TASK DIRECTIONS:
Once you have read the records, output them exactly.

TASK INPUTS:
***

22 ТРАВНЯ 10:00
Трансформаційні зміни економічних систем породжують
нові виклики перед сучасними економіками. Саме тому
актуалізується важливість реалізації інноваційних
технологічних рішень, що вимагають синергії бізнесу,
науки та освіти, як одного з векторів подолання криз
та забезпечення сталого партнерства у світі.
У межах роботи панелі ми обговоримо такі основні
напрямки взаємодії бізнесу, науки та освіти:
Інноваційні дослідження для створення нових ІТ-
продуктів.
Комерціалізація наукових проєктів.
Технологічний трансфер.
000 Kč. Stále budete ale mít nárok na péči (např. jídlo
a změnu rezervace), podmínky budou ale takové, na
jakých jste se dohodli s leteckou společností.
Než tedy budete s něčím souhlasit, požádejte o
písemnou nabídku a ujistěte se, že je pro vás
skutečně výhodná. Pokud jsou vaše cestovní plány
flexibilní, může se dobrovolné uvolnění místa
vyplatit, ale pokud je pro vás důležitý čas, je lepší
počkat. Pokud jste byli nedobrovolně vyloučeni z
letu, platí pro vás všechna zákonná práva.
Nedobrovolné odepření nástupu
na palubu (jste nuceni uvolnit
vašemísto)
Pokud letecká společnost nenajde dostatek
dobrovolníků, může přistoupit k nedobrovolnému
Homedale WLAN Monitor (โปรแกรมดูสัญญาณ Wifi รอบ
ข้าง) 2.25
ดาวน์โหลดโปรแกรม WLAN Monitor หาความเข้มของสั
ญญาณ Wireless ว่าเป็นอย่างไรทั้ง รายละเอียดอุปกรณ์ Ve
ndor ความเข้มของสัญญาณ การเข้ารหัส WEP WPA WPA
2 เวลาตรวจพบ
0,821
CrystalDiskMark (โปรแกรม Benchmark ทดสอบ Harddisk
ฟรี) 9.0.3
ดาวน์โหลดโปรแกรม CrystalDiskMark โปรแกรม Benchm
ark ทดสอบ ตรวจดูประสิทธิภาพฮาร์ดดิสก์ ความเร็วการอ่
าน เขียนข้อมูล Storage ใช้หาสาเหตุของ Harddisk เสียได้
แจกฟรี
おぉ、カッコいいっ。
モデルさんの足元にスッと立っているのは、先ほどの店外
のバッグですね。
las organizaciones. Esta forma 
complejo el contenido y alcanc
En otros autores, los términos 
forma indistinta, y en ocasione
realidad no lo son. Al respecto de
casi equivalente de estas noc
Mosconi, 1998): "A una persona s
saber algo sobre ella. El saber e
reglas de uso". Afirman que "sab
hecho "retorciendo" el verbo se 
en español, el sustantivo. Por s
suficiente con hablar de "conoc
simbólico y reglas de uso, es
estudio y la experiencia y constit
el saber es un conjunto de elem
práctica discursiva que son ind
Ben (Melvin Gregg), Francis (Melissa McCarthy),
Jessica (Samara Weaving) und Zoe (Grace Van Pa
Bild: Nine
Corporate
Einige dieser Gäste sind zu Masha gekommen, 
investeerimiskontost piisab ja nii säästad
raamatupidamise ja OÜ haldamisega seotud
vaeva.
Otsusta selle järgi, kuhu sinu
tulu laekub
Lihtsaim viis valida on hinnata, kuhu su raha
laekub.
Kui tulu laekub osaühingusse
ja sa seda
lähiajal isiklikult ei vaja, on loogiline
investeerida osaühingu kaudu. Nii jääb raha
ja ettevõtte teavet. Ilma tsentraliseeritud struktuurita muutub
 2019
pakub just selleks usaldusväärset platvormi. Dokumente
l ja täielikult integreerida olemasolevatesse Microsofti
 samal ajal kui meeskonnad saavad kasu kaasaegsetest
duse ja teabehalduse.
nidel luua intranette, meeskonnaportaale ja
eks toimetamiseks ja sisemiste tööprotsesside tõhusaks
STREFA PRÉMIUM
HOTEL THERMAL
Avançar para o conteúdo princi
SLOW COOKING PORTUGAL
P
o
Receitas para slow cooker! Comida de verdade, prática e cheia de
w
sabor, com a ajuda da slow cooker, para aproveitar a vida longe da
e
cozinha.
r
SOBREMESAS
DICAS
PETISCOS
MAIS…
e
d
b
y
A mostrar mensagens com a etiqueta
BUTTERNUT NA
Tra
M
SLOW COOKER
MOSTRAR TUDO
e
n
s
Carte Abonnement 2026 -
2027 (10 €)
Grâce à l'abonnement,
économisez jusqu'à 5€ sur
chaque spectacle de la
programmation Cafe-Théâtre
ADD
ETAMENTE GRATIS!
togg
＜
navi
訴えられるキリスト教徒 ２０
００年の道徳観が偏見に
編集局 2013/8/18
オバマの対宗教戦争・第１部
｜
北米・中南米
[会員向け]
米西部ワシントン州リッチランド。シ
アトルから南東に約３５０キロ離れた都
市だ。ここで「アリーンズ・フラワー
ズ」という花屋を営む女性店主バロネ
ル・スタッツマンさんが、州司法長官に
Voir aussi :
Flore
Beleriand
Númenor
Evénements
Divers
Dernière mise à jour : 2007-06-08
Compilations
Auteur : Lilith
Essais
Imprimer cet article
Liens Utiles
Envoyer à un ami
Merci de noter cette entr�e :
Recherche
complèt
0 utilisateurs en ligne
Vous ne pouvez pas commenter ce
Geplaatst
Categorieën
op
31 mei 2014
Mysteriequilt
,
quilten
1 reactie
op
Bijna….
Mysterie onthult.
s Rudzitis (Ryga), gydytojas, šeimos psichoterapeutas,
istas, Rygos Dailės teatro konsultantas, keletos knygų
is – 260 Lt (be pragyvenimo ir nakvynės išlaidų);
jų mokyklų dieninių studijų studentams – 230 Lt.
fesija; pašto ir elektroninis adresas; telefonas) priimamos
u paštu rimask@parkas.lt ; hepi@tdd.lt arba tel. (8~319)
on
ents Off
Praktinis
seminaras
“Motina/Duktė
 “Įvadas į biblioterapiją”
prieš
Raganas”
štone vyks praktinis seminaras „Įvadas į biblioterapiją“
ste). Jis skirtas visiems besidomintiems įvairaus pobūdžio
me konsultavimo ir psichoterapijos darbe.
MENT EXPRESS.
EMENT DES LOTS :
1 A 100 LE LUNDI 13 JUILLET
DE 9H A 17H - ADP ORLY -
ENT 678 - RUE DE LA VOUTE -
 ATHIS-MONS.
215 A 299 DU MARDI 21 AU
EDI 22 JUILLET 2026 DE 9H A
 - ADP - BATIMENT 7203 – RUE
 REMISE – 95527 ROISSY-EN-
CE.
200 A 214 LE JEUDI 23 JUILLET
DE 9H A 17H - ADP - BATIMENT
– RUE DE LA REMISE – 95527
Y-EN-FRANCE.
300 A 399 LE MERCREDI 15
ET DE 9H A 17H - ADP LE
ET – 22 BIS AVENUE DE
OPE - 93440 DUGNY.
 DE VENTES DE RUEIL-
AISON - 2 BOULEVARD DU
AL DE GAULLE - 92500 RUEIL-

***

EXERCISE OUTPUT:
22 ТРАВНЯ 10:00
Трансформаційні зміни економічних систем породжують
нові виклики перед сучасними економіками. Саме тому
актуалізується важливість реалізації інноваційних
технологічних рішень, що вимагають синергії бізнесу,
науки та освіти, як одного з векторів подолання криз
та забезпечення сталого партнерства у світі.
У межах роботи панелі ми обговоримо такі основні
напрямки взаємодії бізнесу, науки та освіти:
Інноваційні дослідження для створення нових ІТ-
продуктів.
Комерціалізація наукових проєктів.
Технологічний трансфер.
000 Kč. Stále budete ale mít nárok na péči (např. jídlo
a změnu rezervace), podmínky budou ale takové, na
jakých jste se dohodli s leteckou společností.
Než tedy budete s něčím souhlasit, požádejte o
písemnou nabídku a ujistěte se, že je pro vás
skutečně výhodná. Pokud jsou vaše cestovní plány
flexibilní, může se dobrovolné uvolnění místa
vyplatit, ale pokud je pro vás důležitý čas, je lepší
počkat. Pokud jste byli nedobrovolně vyloučeni z
letu, platí pro vás všechna zákonná práva.
Nedobrovolné odepření nástupu
na palubu (jste nuceni uvolnit
vašemísto)
Pokud letecká společnost nenajde dostatek
dobrovolníků, může přistoupit k nedobrovolnému
Homedale WLAN Monitor (โปรแกรมดูสัญญาณ Wifi รอบ
ข้าง) 2.25
ดาวน์โหลดโปรแกรม WLAN Monitor หาความเข้มของสั
ญญาณ Wireless ว่าเป็นอย่างไรทั้ง รายละเอียดอุปกรณ์ Ve
ndor ความเข้มของสัญญาณ การเข้ารหัส WEP WPA WPA
2 เวลาตรวจพบ
0,821
CrystalDiskMark (โปรแกรม Benchmark ทดสอบ Harddisk
ฟรี) 9.0.3
ดาวน์โหลดโปรแกรม CrystalDiskMark โปรแกรม Benchm
ark ทดสอบ ตรวจดูประสิทธิภาพฮาร์ดดิสก์ ความเร็วการอ่
าน เขียนข้อมูล Storage ใช้หาสาเหตุของ Harddisk เสียได้
แจกฟรี
おぉ、カッコいいっ。
モデルさんの足元にスッと立っているのは、先ほどの店外
のバッグですね。
las organizaciones. Esta forma 
complejo el contenido y alcanc
En otros autores, los términos 
forma indistinta, y en ocasione
realidad no lo son. Al respecto de
casi equivalente de estas noc
Mosconi, 1998): "A una persona s
saber algo sobre ella. El saber e
reglas de uso". Afirman que "sab
hecho "retorciendo" el verbo se 
en español, el sustantivo. Por s
suficiente con hablar de "conoc
simbólico y reglas de uso, es
estudio y la experiencia y constit
el saber es un conjunto de elem
práctica discursiva que son ind
Ben (Melvin Gregg), Francis (Melissa McCarthy),
Jessica (Samara Weaving) und Zoe (Grace Van Pa
Bild: Nine
Corporate
Einige dieser Gäste sind zu Masha gekommen, 
investeerimiskontost piisab ja nii säästad
raamatupidamise ja OÜ haldamisega seotud
vaeva.
Otsusta selle järgi, kuhu sinu
tulu laekub
Lihtsaim viis valida on hinnata, kuhu su raha
laekub.
Kui tulu laekub osaühingusse
ja sa seda
lähiajal isiklikult ei vaja, on loogiline
investeerida osaühingu kaudu. Nii jääb raha
ja ettevõtte teavet. Ilma tsentraliseeritud struktuurita muutub
 2019
pakub just selleks usaldusväärset platvormi. Dokumente
l ja täielikult integreerida olemasolevatesse Microsofti
 samal ajal kui meeskonnad saavad kasu kaasaegsetest
duse ja teabehalduse.
nidel luua intranette, meeskonnaportaale ja
eks toimetamiseks ja sisemiste tööprotsesside tõhusaks
STREFA PRÉMIUM
HOTEL THERMAL
Avançar para o conteúdo princi
SLOW COOKING PORTUGAL
P
o
Receitas para slow cooker! Comida de verdade, prática e cheia de
w
sabor, com a ajuda da slow cooker, para aproveitar a vida longe da
e
cozinha.
r
SOBREMESAS
DICAS
PETISCOS
MAIS…
e
d
b
y
A mostrar mensagens com a etiqueta
BUTTERNUT NA
Tra
M
SLOW COOKER
MOSTRAR TUDO
e
n
s
Carte Abonnement 2026 -
2027 (10 €)
Grâce à l'abonnement,
économisez jusqu'à 5€ sur
chaque spectacle de la
programmation Cafe-Théâtre
ADD
ETAMENTE GRATIS!
togg
＜
navi
訴えられるキリスト教徒 ２０
００年の道徳観が偏見に
編集局 2013/8/18
オバマの対宗教戦争・第１部
｜
北米・中南米
[会員向け]
米西部ワシントン州リッチランド。シ
アトルから南東に約３５０キロ離れた都
市だ。ここで「アリーンズ・フラワー
ズ」という花屋を営む女性店主バロネ
ル・スタッツマンさんが、州司法長官に
Voir aussi :
Flore
Beleriand
Númenor
Evénements
Divers
Dernière mise à jour : 2007-06-08
Compilations
Auteur : Lilith
Essais
Imprimer cet article
Liens Utiles
Envoyer à un ami
Merci de noter cette entr�e :
Recherche
complèt
0 utilisateurs en ligne
Vous ne pouvez pas commenter ce
Geplaatst
Categorieën
op
31 mei 2014
Mysteriequilt
,
quilten
1 reactie
op
Bijna….
Mysterie onthult.
s Rudzitis (Ryga), gydytojas, šeimos psichoterapeutas,
istas, Rygos Dailės teatro konsultantas, keletos knygų
is – 260 Lt (be pragyvenimo ir nakvynės išlaidų);
jų mokyklų dieninių studijų studentams – 230 Lt.
fesija; pašto ir elektroninis adresas; telefonas) priimamos
u paštu rimask@parkas.lt ; hepi@tdd.lt arba tel. (8~319)
on
ents Off
Praktinis
seminaras
“Motina/Duktė
 “Įvadas į biblioterapiją”
prieš
Raganas”
štone vyks praktinis seminaras „Įvadas į biblioterapiją“
ste). Jis skirtas visiems besidomintiems įvairaus pobūdžio
me konsultavimo ir psichoterapijos darbe.
MENT EXPRESS.
EMENT DES LOTS :
1 A 100 LE LUNDI 13 JUILLET
DE 9H A 17H - ADP ORLY -
ENT 678 - RUE DE LA VOUTE -
 ATHIS-MONS.
215 A 299 DU MARDI 21 AU
EDI 22 JUILLET 2026 DE 9H A
 - ADP - BATIMENT 7203 – RUE
 REMISE – 95527 ROISSY-EN-
CE.
200 A 214 LE JEUDI 23 JUILLET
DE 9H A 17H - ADP - BATIMENT
– RUE DE LA REMISE – 95527
Y-EN-FRANCE.
300 A 399 LE MERCREDI 15
ET DE 9H A 17H - ADP LE
ET – 22 BIS AVENUE DE
OPE - 93440 DUGNY.
 DE VENTES DE RUEIL-
AISON - 2 BOULEVARD DU
AL DE GAULLE - 92500 RUEIL-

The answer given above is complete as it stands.